The heart also needs strengthening. It is often attacked by fears and distressed by false imaginations. Likewise, the will is habitually weak – “feeble and irresolute” – when it comes to doing the things God requires. It too needs empowering if we are to ever exercise the faith that is needed for Christ’s active presence within us. “The moment you begin to look at this inner man and to analyze him,” Lloyd-Jones says, “you see that he is very weak, very feeble, and needs to be strengthened.” Paul, however, is undaunted by the degree of human need. He prays to the One who is Father and asks him to supply this need “according to the riches of his glory” (v. 16). The supply is infinite, and the heart of God is ever ready to give.
Prayer for grace, then, is the first step towards Christ dwelling in our hearts by faith.
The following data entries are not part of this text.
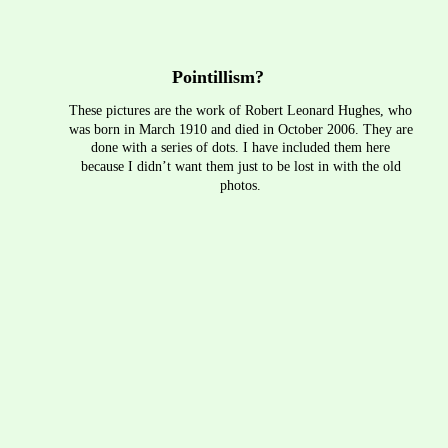
Pointillism?
These pictures are the work of Robert Leonard Hughes, who 
was born in March 1910 and died in October 2006. They are 
done with a series of dots. I have included them here 
because I didn’t want them just to be lost in with the old 
photos.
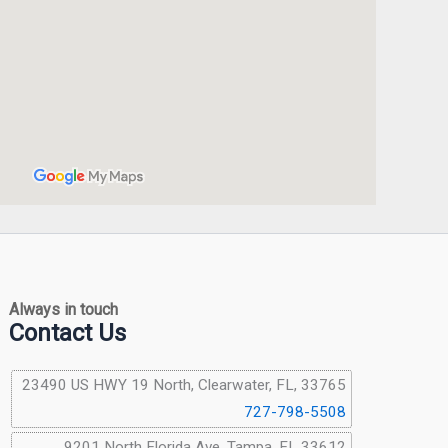
Always in touch
Contact Us
23490 US HWY 19 North, Clearwater, FL, 33765
727-798-5508
9201 North Florida Ave, Tampa, FL 33612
We must always see how totally dependent upon God we are and always look to him to strengthen our feeble efforts.
Reading the Word
If Christ is to be the object of our faith we need to feed our minds with truth concerning him. That means we must constantly read the Bible, the source of our knowledge of Christ.
If Bible reading is to profit us, Lloyd-Jones says, we must read it actively, meditatively and expectantly. We cannot simply dream our way through its pages. We have to concentrate as we read. Moreover, we have to meditate carefully and thoughtfully on what we read. And finally, we must do so with a spirit of expectancy, believing that God will be at work in us through his Spirit to make our reading beneficial. But perhaps more importantly still, when we read we have to “look to find him everywhere.” It is possible to read the Bible out of historical interest, or with a theoretical, linguistic or geographical concern. If we are to strengthen our faith, however, we need to do so with an eye to see God and to understand how we are to relate to him. Anything less than that will only lead to a theoretical spirituality.
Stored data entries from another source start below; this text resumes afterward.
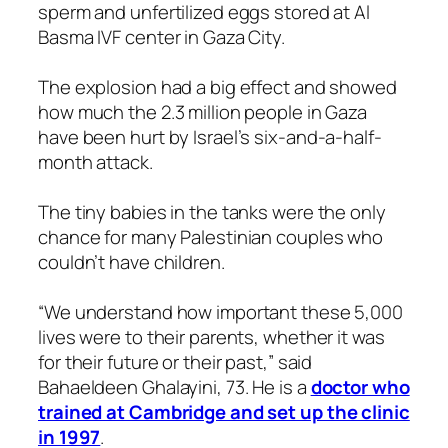
sperm and unfertilized eggs stored at Al
Basma IVF center in Gaza City.
The explosion had a big effect and showed
how much the 2.3 million people in Gaza
have been hurt by Israel’s six-and-a-half-
month attack.
The tiny babies in the tanks were the only
chance for many Palestinian couples who
couldn’t have children.
“We understand how important these 5,000
lives were to their parents, whether it was
for their future or their past,” said
Bahaeldeen Ghalayini, 73. He is a
doctor who
trained at Cambridge and set up the clinic
in 1997
.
In this regard, it is imperative, Lloyd-Jones points out, to “seek the person” himself and not content ourselves with mere ideas and doctrines and doctrines about him. Doctrines and theology are absolutely vital to the Christian, and we can never become strong in the faith without them. But to stop at these alone is always wrong.
The great rule which must never be forgotten is: seek the Lord Himself. Seek the Person. The Christian life is not simply a matter of adopting a number of ideas; Christianity is not a philosophy, not a collection of thoughts and concepts. Its special glory, and what makes it unique, is that it not only teaches us to apply a teaching, but to get to know a Person, and to walk with Him in the light. It is personal, it is individual. The essence of success in this matter is to keep that ever in the forefront. We must not allow anything, however good and beneficial it may be in itself, to satisfy us in our spiritual life until we can really say, I know Christ Himself.
Dying to Self
Basic to experiencing Christ dwelling in us is the readiness to die to ourselves. As noted above, Christ lives in us to control and direct us. He wants us to present ourselves to him as his servants, ready to do his bidding. But we will never be able to do that if at heart we are intent upon having our own way. Nor will we exercise faith in him if our minds are so absorbed with ourselves or with the world that we cannot think of anything else. Faith in Jesus and absorption with the world simply cannot coexist. Consequently, one of the most important ways in which we are to seek the blessing of Christ’s active indwelling in our hearts is by putting to death our self-love and love of the world. Just as we “tidy our house” to welcome a guest, Lloyd-Jones says, so we must “get rid of the rubbish in our lives to welcome Christ.” He adds,
While we love ourselves, Christ will not come into our hearts. We have to be rid of the love of self. This is the most difficult of all tasks in our experience. The ultimate battle in the Christian life is to get rid of self and self-love. And of ourselves, we cannot do this.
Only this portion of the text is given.